Satisfy Regulatory Requirements With Help From Our Perinatal Pharmacoepidemiology Research Team
The safety of medical products when used in pregnancy is often not well characterized at the time of marketing authorization unless they are specifically developed to treat conditions related to pregnancy. If you have a new drug, biologic, vaccine, or medical device entering the market, or have approval for a new indication for an existing product, you will likely be required by regulatory agencies to assess the safety of your product if pregnant persons might use it. Typical requests from regulatory agencies include studies with prospective data collection and studies that make secondary use of existing data sources—using real-world data to generate real-world evidence (RWE).
We have extensive experience in perinatal pharmacoepidemiology and have reviewed study approaches typically required by regulatory authorities, so you can confidently partner with us to conduct the regulatory RWE research needed to meet these requests. Our studies use real-world data in their native format or transformed into a common data model. Our team can also assist you with studies to describe the natural course of diseases as well as other research, including literature reviews and RWE studies with primary data collection to help you ensure you have reliable data to inform your internal decision-making process.

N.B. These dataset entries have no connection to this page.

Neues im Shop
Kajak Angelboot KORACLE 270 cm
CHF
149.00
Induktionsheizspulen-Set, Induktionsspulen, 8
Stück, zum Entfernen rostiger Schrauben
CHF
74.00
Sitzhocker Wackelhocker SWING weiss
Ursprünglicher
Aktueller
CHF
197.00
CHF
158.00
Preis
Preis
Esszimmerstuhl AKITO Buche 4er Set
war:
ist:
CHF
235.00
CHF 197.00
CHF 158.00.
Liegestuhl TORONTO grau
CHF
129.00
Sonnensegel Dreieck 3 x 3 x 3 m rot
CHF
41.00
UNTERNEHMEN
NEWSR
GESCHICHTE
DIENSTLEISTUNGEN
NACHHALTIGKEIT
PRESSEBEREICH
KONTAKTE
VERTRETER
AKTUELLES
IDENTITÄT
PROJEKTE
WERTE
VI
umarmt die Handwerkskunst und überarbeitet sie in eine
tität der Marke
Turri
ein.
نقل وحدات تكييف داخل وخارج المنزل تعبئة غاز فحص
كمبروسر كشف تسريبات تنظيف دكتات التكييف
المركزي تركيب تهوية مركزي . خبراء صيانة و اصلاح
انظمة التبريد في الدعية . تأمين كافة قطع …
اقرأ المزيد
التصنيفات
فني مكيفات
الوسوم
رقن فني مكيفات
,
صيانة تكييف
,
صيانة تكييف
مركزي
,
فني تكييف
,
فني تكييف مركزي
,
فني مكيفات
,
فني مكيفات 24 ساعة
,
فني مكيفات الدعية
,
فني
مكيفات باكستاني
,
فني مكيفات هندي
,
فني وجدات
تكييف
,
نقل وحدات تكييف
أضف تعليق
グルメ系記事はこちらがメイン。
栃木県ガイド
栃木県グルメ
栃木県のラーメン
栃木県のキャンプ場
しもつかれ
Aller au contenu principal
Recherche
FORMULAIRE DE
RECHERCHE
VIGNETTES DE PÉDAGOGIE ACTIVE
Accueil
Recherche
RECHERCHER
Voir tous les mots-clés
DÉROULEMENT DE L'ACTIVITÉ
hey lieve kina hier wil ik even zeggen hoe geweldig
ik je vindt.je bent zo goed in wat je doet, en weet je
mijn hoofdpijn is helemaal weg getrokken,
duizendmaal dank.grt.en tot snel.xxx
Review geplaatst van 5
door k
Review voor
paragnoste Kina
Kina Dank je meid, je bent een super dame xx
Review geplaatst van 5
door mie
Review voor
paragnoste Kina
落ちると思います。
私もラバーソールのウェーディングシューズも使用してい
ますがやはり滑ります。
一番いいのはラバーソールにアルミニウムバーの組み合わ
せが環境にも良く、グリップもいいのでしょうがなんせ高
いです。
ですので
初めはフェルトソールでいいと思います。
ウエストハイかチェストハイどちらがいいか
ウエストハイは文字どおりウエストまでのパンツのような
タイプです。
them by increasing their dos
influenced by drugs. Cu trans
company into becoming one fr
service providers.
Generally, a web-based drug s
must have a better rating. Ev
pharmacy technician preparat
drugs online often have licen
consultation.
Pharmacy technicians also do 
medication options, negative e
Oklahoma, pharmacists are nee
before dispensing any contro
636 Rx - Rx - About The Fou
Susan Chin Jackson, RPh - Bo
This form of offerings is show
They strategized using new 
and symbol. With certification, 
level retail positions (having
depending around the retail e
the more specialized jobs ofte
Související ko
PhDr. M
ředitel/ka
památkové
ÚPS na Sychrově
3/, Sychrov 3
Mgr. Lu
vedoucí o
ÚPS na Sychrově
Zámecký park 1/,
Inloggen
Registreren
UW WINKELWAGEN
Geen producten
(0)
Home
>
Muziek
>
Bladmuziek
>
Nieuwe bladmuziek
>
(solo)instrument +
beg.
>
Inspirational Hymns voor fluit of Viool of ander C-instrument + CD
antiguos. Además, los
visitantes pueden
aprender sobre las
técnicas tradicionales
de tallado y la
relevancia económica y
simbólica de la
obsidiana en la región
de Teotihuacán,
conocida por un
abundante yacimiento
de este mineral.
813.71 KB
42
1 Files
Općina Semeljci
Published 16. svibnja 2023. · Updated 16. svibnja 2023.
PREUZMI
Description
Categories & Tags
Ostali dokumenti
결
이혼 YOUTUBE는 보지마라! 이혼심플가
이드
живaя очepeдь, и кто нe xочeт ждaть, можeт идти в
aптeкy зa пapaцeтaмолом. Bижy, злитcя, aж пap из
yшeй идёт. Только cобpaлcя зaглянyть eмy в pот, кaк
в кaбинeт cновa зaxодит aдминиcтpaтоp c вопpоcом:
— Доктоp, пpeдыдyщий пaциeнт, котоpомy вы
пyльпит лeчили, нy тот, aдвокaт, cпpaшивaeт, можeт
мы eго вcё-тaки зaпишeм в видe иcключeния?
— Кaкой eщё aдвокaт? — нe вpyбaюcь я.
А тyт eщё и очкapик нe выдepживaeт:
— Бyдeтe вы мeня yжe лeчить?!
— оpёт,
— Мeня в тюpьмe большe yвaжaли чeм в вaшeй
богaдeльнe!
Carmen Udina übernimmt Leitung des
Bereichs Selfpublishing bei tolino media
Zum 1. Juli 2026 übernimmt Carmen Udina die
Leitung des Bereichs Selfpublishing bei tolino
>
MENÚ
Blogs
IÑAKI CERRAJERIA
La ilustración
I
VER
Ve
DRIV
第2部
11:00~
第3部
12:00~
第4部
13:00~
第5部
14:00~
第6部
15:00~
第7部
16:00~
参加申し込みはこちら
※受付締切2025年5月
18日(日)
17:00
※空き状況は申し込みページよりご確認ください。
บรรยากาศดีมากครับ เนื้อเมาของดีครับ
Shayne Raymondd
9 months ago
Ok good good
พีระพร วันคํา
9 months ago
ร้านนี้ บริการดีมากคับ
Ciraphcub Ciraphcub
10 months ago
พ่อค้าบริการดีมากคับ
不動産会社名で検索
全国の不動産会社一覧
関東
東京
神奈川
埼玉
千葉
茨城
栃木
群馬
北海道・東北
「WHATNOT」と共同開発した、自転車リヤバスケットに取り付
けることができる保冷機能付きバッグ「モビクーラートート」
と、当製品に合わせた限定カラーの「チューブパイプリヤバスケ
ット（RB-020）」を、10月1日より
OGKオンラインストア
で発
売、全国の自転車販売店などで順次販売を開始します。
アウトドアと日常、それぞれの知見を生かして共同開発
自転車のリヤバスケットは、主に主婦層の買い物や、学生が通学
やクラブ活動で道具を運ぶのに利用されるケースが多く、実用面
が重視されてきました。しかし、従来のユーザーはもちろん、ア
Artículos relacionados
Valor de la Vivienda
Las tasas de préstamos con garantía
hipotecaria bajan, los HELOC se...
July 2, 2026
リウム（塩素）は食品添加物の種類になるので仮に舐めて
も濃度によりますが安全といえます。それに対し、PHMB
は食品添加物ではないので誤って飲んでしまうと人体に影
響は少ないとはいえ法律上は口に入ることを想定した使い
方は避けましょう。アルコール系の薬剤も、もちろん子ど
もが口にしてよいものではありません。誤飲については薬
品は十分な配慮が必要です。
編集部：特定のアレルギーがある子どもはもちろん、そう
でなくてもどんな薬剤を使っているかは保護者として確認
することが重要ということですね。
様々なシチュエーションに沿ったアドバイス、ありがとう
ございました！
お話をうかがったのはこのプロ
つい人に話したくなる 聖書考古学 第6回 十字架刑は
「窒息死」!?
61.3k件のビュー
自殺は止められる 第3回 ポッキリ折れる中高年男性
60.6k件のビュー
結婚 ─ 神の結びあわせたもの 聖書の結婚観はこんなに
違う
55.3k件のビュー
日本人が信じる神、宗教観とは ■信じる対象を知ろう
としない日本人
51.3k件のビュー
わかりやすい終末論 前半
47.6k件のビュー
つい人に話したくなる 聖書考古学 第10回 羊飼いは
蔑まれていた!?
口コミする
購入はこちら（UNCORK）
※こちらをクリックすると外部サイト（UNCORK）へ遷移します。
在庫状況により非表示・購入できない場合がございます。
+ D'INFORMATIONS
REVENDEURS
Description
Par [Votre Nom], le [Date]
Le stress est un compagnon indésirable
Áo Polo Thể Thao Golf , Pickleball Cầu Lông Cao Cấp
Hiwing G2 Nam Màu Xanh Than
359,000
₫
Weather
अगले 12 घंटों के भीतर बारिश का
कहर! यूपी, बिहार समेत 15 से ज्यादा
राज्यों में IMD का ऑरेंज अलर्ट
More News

In addition to helping our clients address their regulatory requirements, we also conduct independent academic research and have contributed to the ENCePP Guide on Methodological Standards in Pharmacoepidemiology; we co-authored its annex on methods for research in pregnancy and breastfeeding. We have experience coordinating multidatabase studies and are members of the VAC4EU and the SIGMA consortia. We have also taken the role of research site analyzing data and providing epidemiological and statistical support to the study coordinating team.